Riordan waited for one of the snake-gliders to roll over and was rewarded with a glimpse of the manipulators. They were reminiscent of a shark’s claspers, except they were longer and stronger. That was also when he saw one of their mouths: a constantly active maw in which heavy shearing teeth gnawed at the air. Caine reconsidered the creatures: no longer just intriguing and beautiful, they were now a swarm of potential killers, as well. “I take it they are carnivorous.”

“They are said to be indiscriminate hunters,” Alnduul confirmed. “If a ground animal is no larger than they are, they will attack it.”

Okay, so not potential killers; proven killers. “And if they come after us?”

“You employ the lasers with which you drew the ground batteries’ fire. It is unlikely the beams will kill the creatures, but the resulting wound should chase them off.”

Should chase them off?”

Alnduul’s inner lid nictated lazily. “There are no certainties when it comes to the behavior of fauna, Caine Riordan.”

Caine looked down, discerned a paved square about two kilometers to the left of their position. “Is that the port authority complex?”

“Yes.”

“It looks pretty overgrown.”

“Evidently the automated tenders have failed.”

Riordan zoomed in on the square. A low-set building dominated its far end, overgrown with vines half a meter thick. “So what’s the plan?”

“The vegetation on the roof obstructs any possible means of ingress there. So we must use the entrance that faces the paved area. We shall descend to the far edge of the square, inspect it for automated defenses, disarm or disable them, breach the doors, and make our way to the computing core. At that point, it will either accept an update or we will have to disable the facility.”

Riordan studied the square more carefully. “Is the square protected by an aerial defense envelope?”

“Yes, out to its far end. However, if we are not airborne above it, we will not be attacked.”

“And the ground defenses?”

Alnduul’s mouth twisted slightly further. “The air and ground defenses are provided by the same units. We will not be able to avoid engaging them. Are you prepared?”

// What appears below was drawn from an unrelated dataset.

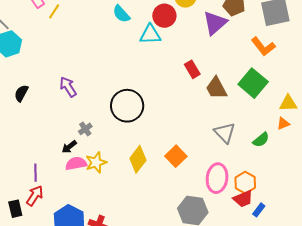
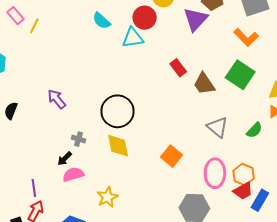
gray cross: (85, 129) -> (79, 139), turned -32
yellow diamond: (138, 159) -> (118, 146), moved, turned -44
yellow star: (96, 162) -> (107, 197), moved
blue rectangle: (259, 210) -> (260, 200), size x1.5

Riordan took in the strange landscape of scattered lakes and the rust and bright green vegetation that wound among them, all of which faded into a hazy horizon. The unearthly vista was not just compelling, it might also be the last he’d ever see. If it wasn’t for alternating memories of Elena’s sleeping face, and Connor’s eager, hopeful one, he might just have told Alnduul to put him back in cold sleep until some other ship came along and used its weapons to flatten the port authority. Flying into unscouted terrain to enter an unknown structure, both of which might be populated by hostile biota and automata, was not Caine’s idea of a tactically prudent solution. But unless he wanted to lengthen an already overlong journey…

Caine brought his chin up. “I’m ready. Let’s go.”